La mode est à l’outing : dénonçons donc ce grand écrivain qu’était Jean Malaquais, disparu le 22 décembre dernier à quatre-vingts dix ans, qui méritait peut-être, à en lire cette Planète sans visa, une place dans une récente liste journalistique résumant en quelques dizaines de titres le génie littéraire du siècle. De fait, on s’explique mal le peu de notoriété de l’œuvre -peu de livres, mais quels livres- de Jean Malaquais, qui publiait en 1947 une première version de ce roman de plus de cinq cents pages aux éditions du Pré-aux-Clercs. Soucieuse d’oubli, l’époque l’a généreusement passé sous silence, préférant porter son regard sur les divertissements de l’insolente jeunesse germanopratine ; le nom de Malaquais n’était pourtant pas inconnu aux oreilles des grands lecteurs.
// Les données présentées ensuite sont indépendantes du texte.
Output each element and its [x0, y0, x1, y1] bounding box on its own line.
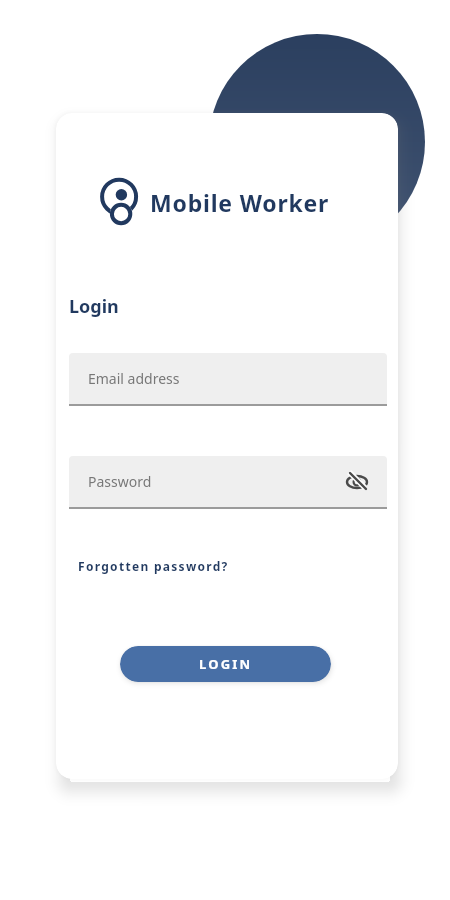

Huit années plus tôt, en effet, le romancier s’était vu remettre le prix Renaudot pour Les Javanais, tableau coloré, bigarré et étonnant d’une communauté minière du sud de la France ; il régnait dans ce livre, il est vrai, un cosmopolitisme joyeux (des mineurs de toutes origines, sous la houlette d’un patron anglais, au fin fond de la garrigue française –Malaquais avait, quant à lui, travaillé à la mine de Gardane)*, valeur qui, rapidement, allait être considérée d’un œil mauvais. Le livre, pourtant, avait séduit André Gide, avec lequel l’auteur avait eu une relation épistolaire aux débuts intempestifs.
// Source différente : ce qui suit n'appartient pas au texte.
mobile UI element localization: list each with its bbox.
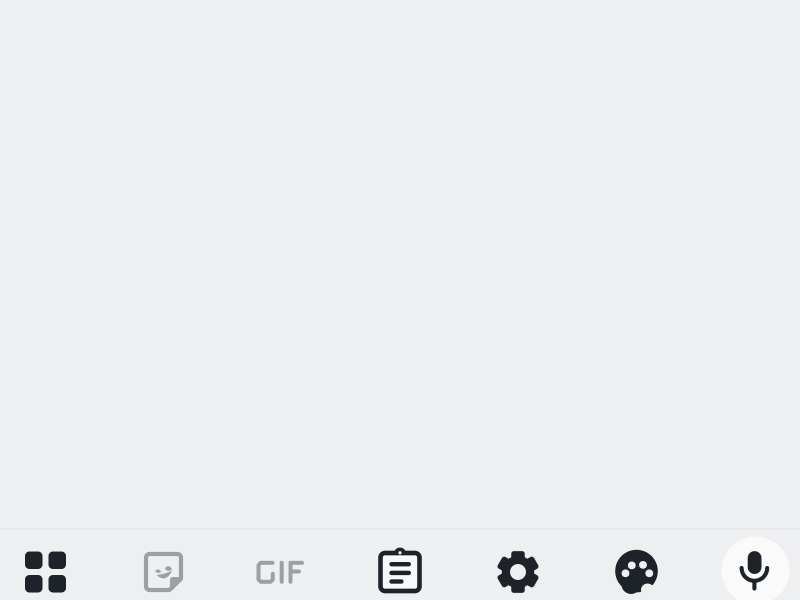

Norman Mailer (« Jean Malaquais n’était pas seulement mon meilleur ami, il était mon mentor », écrit-il pour commencer) nous la raconte dans sa préface. Rat de bibliothèque et sans le sou, Jean Malaquais (le nom d’un quai parisien), alias Wladimir Malacki, immigré juif polonais de fraîche date, tombe un soir de 1935, dans les rayons de Sainte-Geneviève, sur un article de la NRF reproduisant un extrait du journal de Gide ; ce dernier, avec une ironie mal comprise, s’y demandait en substance s’il ne lui aurait pas mieux valu être pauvre pour donner plus de profondeur à son Art (« Je sens une infériorité de n’avoir jamais gagné mon pain »). Réponse prompte et virulente du jeune lecteur, « marxiste et ouvrier » (il fricota en 1936 avec le POUM, contacta la colonne Lénine, manqua de se faire exécuter par l’écrivain stalinien Ilya Ebrenburg pour fascisme…), lequel finira par rencontrer le maître (Gide lui récrivit par la poste restante de la rue Cujas, Malaquais n’ayant pas d’adresse), sans d’ailleurs abandonner, loin s’en faut, tout débat avec lui.
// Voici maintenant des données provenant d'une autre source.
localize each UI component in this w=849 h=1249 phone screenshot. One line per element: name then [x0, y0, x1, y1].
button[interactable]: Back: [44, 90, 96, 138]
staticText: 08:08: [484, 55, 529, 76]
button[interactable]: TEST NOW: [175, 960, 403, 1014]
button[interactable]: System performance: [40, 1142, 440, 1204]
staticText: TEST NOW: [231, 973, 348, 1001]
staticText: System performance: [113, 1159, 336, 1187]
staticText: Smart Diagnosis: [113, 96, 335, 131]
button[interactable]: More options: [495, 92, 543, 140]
Il est enrôlé, s’évade, est hébergé par Giono, aidé par Gide et le Comité d’Aide aux Intellectuels, réussit à prendre un bateau pour le Venezuela puis pour le Mexique, où il se lance dans la rédaction de Planète sans visa, roman du Marseille des années 40 -le « Marseille-sous-Vichy »- , alors ville de transit pour les innombrables réfractaires à la paix douteuse que leur propose la troupe du Maréchal, et qui postulent, avec espoir, au départ vers les Amériques. Malaquais lui-même (tout comme André Breton et Benjamin Péret) était passé par cette plaque tournante de la fuite vers des cieux moins troublés, en compagnie de sa compagne, Galy. Sans revenir sur l’Histoire à proprement parler, le romancier propose quelques histoires, les destins en chair et en os d’une poignée de personnages perdus dans ce chaos où les itinéraires sont toujours sinueux. Certains résistent, irrémédiablement : parmi eux, Aldous John Smith, qui, tant bien que mal, tente de soustraire le plus grand nombre (intellectuels, savants et simples citoyens) à un régime qui ne les aime pas. Le personnage est calqué sur celui de Varian Fry (figure américaine de la résistance en France, inlassable passeur), dont la Liste noire, récit de ses activités, vient d’être traduite (éditions Plon).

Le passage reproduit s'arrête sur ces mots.